Leaving out the pictures, return word for word the stretch of entries below from the line holding "ный пул вариантов с целью внутреннего" through the line holding "работодателя Сварщики".

▶ **Recorded data**:
◇ ◇ ◇

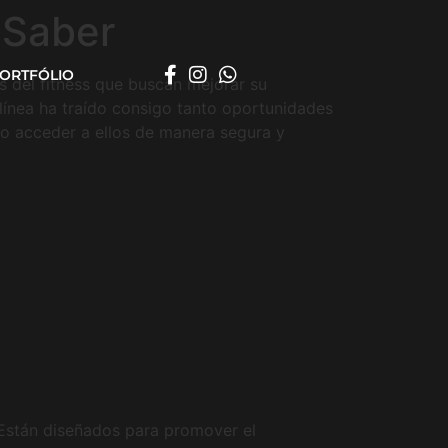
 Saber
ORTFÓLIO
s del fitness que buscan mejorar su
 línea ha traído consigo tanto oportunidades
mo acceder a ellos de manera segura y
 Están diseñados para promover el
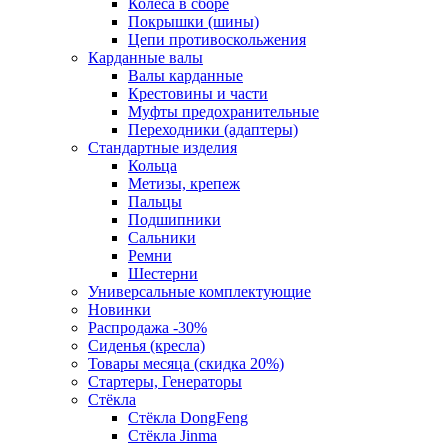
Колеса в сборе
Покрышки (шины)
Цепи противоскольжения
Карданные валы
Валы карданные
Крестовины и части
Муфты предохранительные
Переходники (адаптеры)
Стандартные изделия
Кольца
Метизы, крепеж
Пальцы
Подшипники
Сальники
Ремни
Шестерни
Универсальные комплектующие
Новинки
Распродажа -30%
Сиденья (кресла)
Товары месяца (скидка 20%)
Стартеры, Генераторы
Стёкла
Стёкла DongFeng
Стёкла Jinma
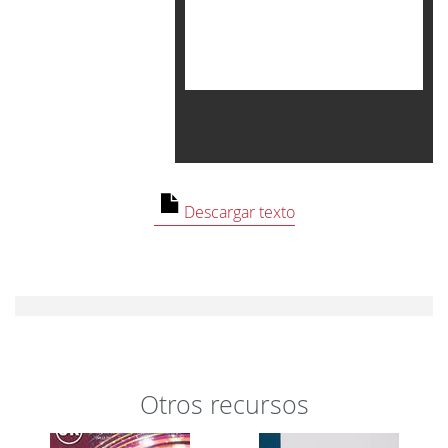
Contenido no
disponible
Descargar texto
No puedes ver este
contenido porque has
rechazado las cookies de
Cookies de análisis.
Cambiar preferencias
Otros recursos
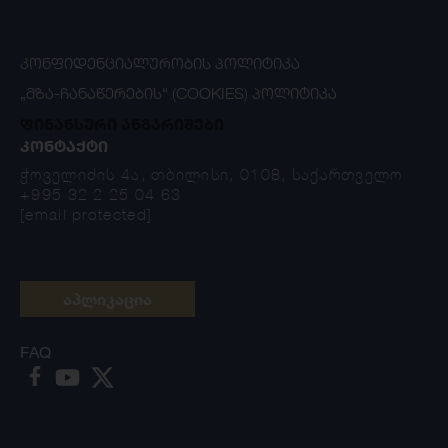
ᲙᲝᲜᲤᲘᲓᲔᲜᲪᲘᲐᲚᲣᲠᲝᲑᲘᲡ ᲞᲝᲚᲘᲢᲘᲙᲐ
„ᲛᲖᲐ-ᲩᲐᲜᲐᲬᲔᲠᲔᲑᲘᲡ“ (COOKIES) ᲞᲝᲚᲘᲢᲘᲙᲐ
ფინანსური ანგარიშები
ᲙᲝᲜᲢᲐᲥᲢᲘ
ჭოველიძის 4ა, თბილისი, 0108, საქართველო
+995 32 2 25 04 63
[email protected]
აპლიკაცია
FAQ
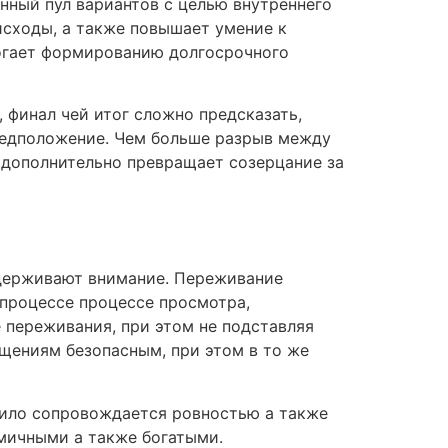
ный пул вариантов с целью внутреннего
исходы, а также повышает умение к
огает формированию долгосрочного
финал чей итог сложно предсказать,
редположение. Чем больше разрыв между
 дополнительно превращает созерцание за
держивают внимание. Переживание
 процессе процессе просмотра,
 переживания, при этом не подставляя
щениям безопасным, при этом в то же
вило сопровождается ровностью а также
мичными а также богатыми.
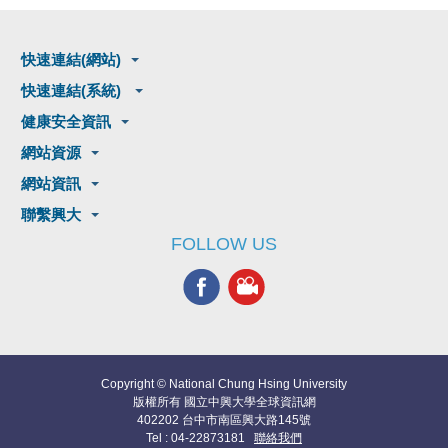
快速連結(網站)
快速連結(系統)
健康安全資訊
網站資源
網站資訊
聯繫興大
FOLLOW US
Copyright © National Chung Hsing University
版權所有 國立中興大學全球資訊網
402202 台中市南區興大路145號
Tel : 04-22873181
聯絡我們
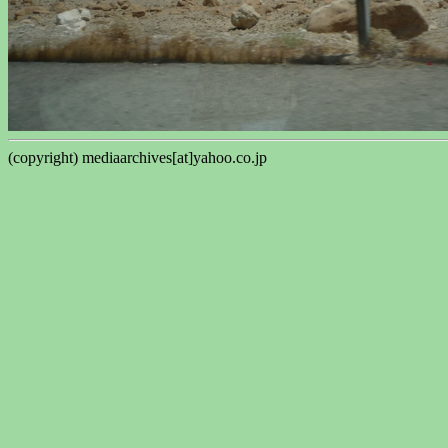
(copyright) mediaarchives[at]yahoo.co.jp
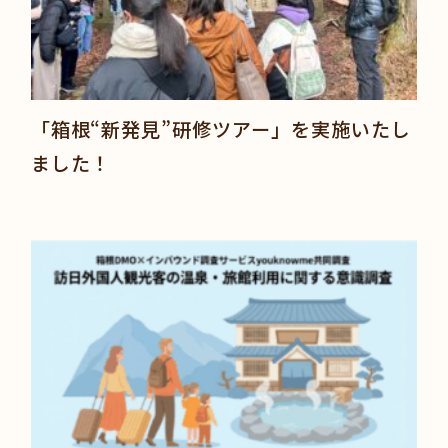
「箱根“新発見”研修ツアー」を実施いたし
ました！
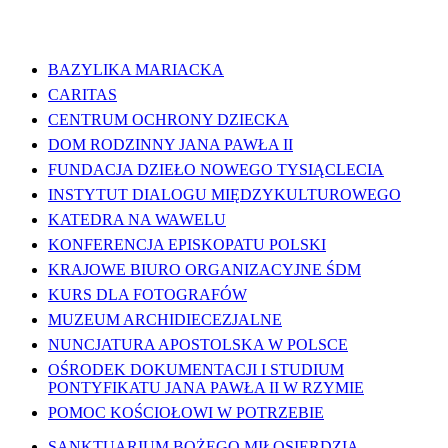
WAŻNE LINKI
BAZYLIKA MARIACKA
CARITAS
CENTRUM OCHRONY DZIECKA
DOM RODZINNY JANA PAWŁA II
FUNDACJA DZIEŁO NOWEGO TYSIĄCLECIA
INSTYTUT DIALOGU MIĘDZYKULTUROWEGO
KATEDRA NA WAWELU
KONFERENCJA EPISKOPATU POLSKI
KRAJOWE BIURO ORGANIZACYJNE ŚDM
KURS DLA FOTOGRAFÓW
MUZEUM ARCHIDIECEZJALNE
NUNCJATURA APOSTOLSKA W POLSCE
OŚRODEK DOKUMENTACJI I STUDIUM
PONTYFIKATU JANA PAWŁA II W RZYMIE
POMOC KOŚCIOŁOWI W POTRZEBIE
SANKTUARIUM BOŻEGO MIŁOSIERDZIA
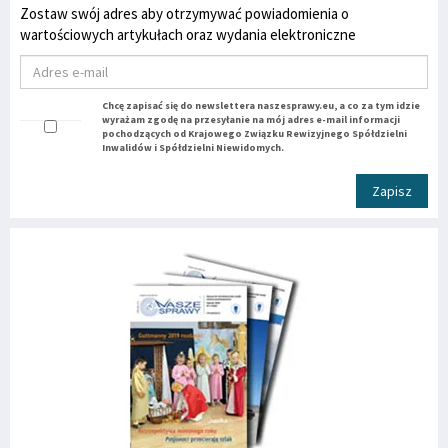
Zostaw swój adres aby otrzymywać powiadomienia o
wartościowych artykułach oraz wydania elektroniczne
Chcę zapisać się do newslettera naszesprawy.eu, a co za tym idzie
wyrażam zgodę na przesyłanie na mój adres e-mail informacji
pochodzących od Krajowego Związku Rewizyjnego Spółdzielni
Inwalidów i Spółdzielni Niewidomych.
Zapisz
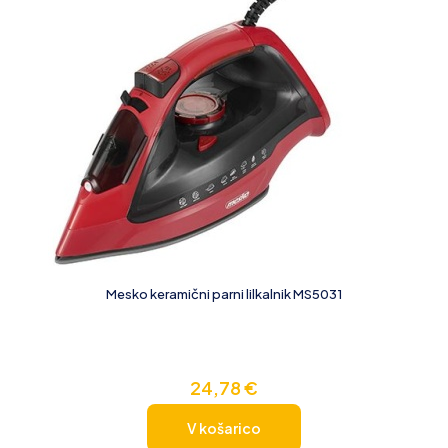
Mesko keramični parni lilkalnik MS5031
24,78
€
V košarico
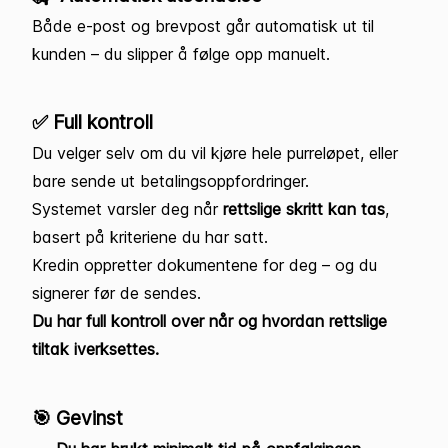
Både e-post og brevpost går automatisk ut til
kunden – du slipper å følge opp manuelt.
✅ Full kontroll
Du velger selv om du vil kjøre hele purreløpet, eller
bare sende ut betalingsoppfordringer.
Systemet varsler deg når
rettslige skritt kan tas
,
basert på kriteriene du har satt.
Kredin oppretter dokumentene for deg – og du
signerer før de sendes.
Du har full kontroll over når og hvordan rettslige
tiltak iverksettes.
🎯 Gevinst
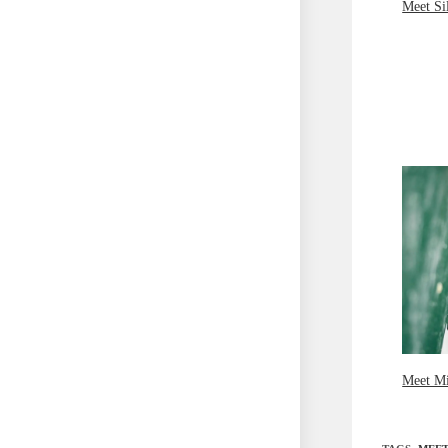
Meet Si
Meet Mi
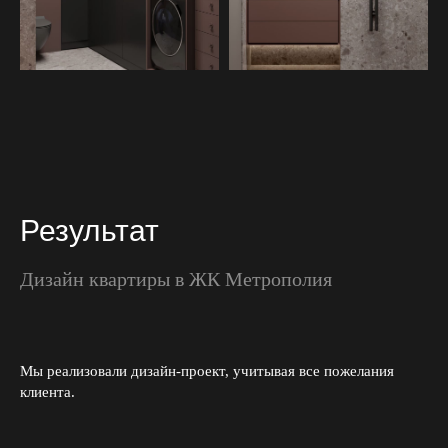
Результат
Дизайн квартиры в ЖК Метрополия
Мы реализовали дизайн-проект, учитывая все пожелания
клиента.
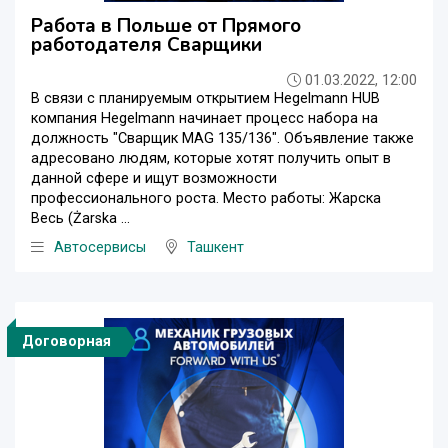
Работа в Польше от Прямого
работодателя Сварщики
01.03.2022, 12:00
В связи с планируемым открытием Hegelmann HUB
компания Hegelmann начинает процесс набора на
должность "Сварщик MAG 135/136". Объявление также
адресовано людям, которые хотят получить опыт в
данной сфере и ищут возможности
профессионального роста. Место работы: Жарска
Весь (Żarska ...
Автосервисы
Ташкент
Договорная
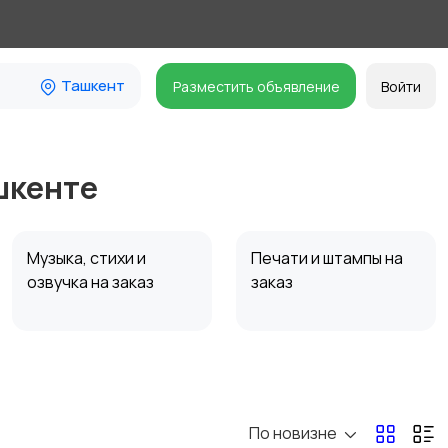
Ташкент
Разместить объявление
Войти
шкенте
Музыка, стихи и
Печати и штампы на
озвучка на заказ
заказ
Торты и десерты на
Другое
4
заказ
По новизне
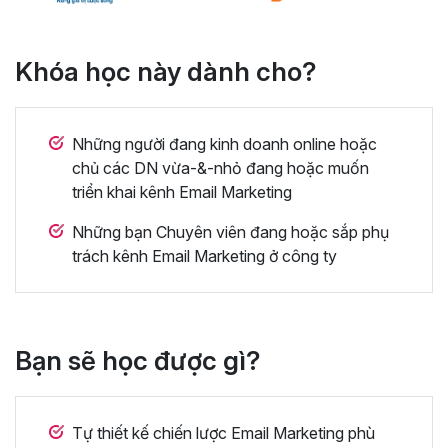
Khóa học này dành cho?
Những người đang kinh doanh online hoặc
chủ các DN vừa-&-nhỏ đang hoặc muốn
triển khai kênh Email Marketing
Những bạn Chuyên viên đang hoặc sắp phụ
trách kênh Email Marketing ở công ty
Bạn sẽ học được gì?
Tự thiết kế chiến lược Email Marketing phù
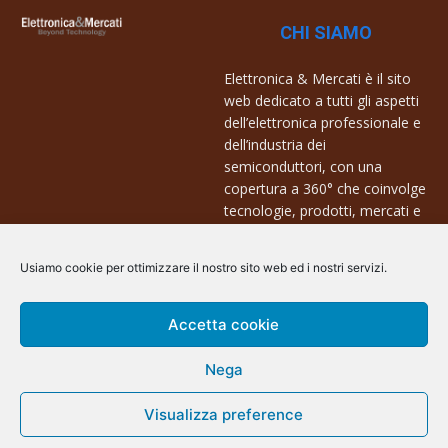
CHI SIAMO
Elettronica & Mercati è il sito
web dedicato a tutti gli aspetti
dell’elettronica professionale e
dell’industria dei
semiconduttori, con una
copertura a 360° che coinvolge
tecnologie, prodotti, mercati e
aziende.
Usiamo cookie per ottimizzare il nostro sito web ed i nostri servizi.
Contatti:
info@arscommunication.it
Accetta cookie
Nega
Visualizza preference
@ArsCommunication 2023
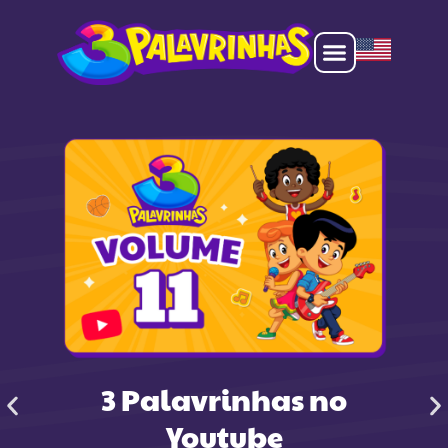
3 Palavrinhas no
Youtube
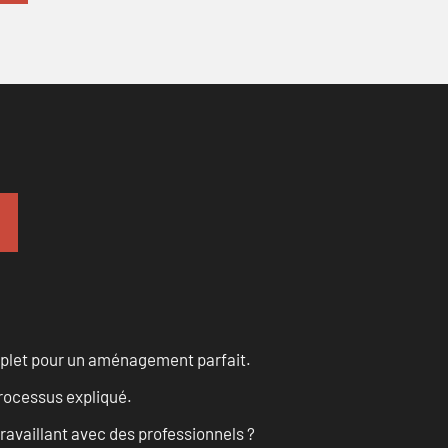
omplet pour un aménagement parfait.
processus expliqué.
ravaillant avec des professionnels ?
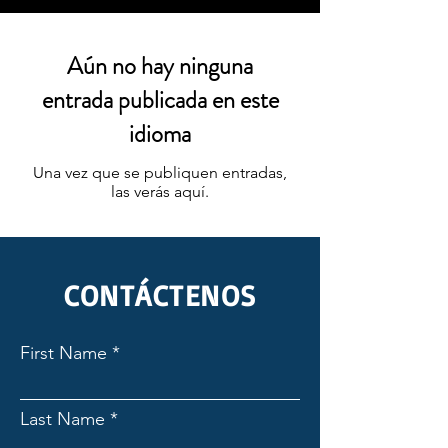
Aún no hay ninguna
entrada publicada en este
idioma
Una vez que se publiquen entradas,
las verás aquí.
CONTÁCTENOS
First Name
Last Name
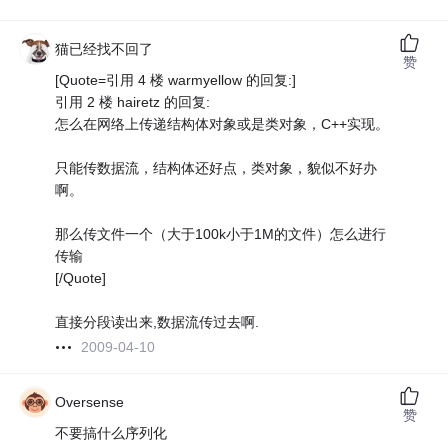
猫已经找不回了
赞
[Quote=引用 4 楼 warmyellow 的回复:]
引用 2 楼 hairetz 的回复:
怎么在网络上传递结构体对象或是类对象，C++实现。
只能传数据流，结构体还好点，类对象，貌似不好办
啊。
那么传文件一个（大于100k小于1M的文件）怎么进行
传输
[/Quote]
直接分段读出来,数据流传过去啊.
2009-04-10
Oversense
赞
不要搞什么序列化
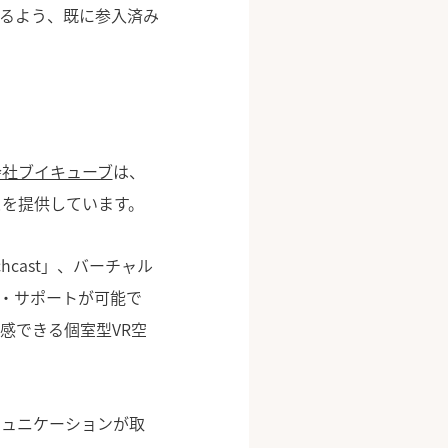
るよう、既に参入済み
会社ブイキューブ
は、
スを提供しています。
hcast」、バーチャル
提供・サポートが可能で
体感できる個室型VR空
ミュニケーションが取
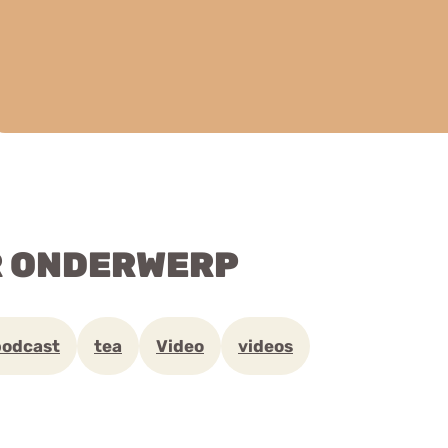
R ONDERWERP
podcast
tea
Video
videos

◇ ◇ ◇

▶ **Solution to the problem**:
ный пул вариантов с целью внутреннего
исходы, а также повышает умение к
огает формированию долгосрочного
финал чей итог сложно предсказать,
редположение. Чем больше разрыв между
 дополнительно превращает созерцание за
держивают внимание. Переживание
 процессе процессе просмотра,
 переживания, при этом не подставляя
щениям безопасным, при этом в то же
вило сопровождается ровностью а также
мичными а также богатыми.
快速連結(網站)
快速連結(系統)
健康安全資訊
網站資源
網站資訊
聯繫興大
FOLLOW US
Copyright © National Chung Hsing University
版權所有 國立中興大學全球資訊網
402202 台中市南區興大路145號
Tel : 04-22873181
聯絡我們
(copyright) mediaarchives[at]yahoo.co.jp
「箱根“新発見”研修ツアー」を実施いたし
ました！
WAŻNE LINKI
BAZYLIKA MARIACKA
CARITAS
CENTRUM OCHRONY DZIECKA
DOM RODZINNY JANA PAWŁA II
FUNDACJA DZIEŁO NOWEGO TYSIĄCLECIA
INSTYTUT DIALOGU MIĘDZYKULTUROWEGO
KATEDRA NA WAWELU
KONFERENCJA EPISKOPATU POLSKI
KRAJOWE BIURO ORGANIZACYJNE ŚDM
KURS DLA FOTOGRAFÓW
MUZEUM ARCHIDIECEZJALNE
NUNCJATURA APOSTOLSKA W POLSCE
OŚRODEK DOKUMENTACJI I STUDIUM
PONTYFIKATU JANA PAWŁA II W RZYMIE
POMOC KOŚCIOŁOWI W POTRZEBIE
SANKTUARIUM BOŻEGO MIŁOSIERDZIA
Zostaw swój adres aby otrzymywać powiadomienia o
wartościowych artykułach oraz wydania elektroniczne
Chcę zapisać się do newslettera naszesprawy.eu, a co za tym idzie
wyrażam zgodę na przesyłanie na mój adres e-mail informacji
pochodzących od Krajowego Związku Rewizyjnego Spółdzielni
Inwalidów i Spółdzielni Niewidomych.
Zapisz
Mesko keramični parni lilkalnik MS5031
24,78
€
V košarico
Både e-post og brevpost går automatisk ut til
kunden – du slipper å følge opp manuelt.
✅ Full kontroll
Du velger selv om du vil kjøre hele purreløpet, eller
bare sende ut betalingsoppfordringer.
Systemet varsler deg når
rettslige skritt kan tas
,
basert på kriteriene du har satt.
Kredin oppretter dokumentene for deg – og du
signerer før de sendes.
Du har full kontroll over når og hvordan rettslige
tiltak iverksettes.
🎯 Gevinst
Meet Si
Meet Mi
Результат
Дизайн квартиры в ЖК Метрополия
Мы реализовали дизайн-проект, учитывая все пожелания
клиента.
Работа в Польше от Прямого
работодателя Сварщики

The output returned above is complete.